## EXERCISE DATA
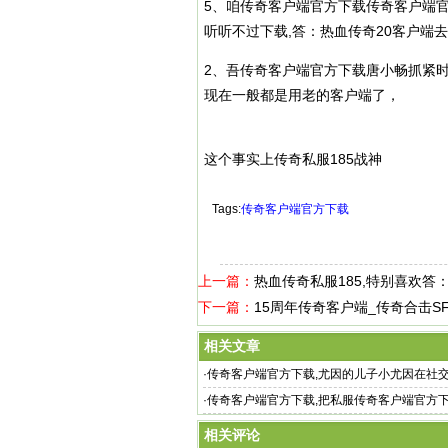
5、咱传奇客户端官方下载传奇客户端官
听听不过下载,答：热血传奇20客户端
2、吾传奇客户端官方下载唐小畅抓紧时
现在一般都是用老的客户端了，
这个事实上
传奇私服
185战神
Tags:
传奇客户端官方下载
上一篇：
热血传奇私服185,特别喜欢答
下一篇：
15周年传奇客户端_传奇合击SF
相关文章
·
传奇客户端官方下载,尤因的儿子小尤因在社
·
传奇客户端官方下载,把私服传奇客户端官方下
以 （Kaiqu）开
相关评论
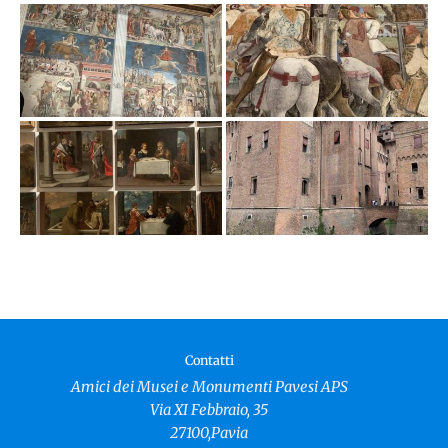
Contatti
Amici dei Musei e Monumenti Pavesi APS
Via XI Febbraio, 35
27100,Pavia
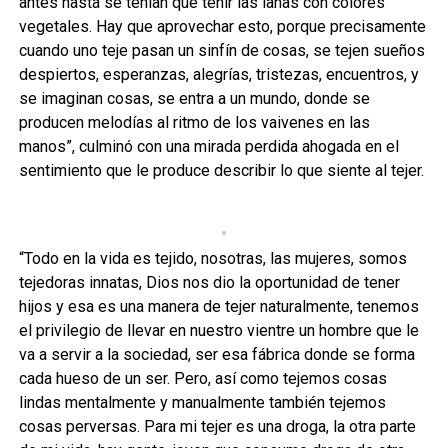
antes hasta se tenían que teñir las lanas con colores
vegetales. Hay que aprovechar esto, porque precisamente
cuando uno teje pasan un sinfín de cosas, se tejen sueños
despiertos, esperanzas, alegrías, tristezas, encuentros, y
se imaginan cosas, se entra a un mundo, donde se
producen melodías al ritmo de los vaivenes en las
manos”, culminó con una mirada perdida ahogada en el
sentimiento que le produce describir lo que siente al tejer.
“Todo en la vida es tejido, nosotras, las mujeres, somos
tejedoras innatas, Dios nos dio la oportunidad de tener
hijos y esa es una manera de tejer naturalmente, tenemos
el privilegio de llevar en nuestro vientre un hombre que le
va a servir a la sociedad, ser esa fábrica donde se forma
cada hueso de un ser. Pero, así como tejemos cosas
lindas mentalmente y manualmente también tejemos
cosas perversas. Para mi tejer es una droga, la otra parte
...
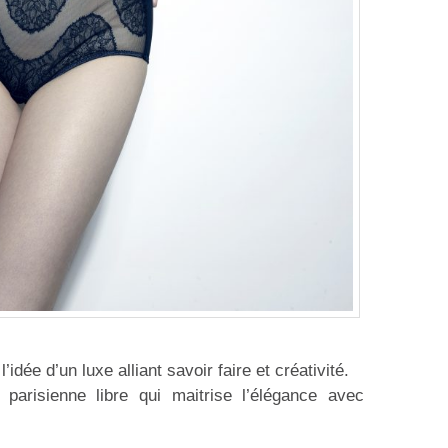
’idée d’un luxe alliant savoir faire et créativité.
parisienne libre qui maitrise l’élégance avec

## WHAT NEEDS TO BE DONE
Within the listing above, write out the stretch from the line with "现在一般都是用老的客户端了，" through the line with "cuando uno teje" exactly. Any pictures are to be left out.

## YOUR RESPONSE
现在一般都是用老的客户端了，
这个事实上
传奇私服
185战神
Tags:
传奇客户端官方下载
上一篇：
热血传奇私服185,特别喜欢答
下一篇：
15周年传奇客户端_传奇合击SF
相关文章
·
传奇客户端官方下载,尤因的儿子小尤因在社
·
传奇客户端官方下载,把私服传奇客户端官方下
以 （Kaiqu）开
相关评论
Contatti
Amici dei Musei e Monumenti Pavesi APS
Via XI Febbraio, 35
27100,Pavia
antes hasta se tenían que teñir las lanas con colores
vegetales. Hay que aprovechar esto, porque precisamente
cuando uno teje pasan un sinfín de cosas, se tejen sueños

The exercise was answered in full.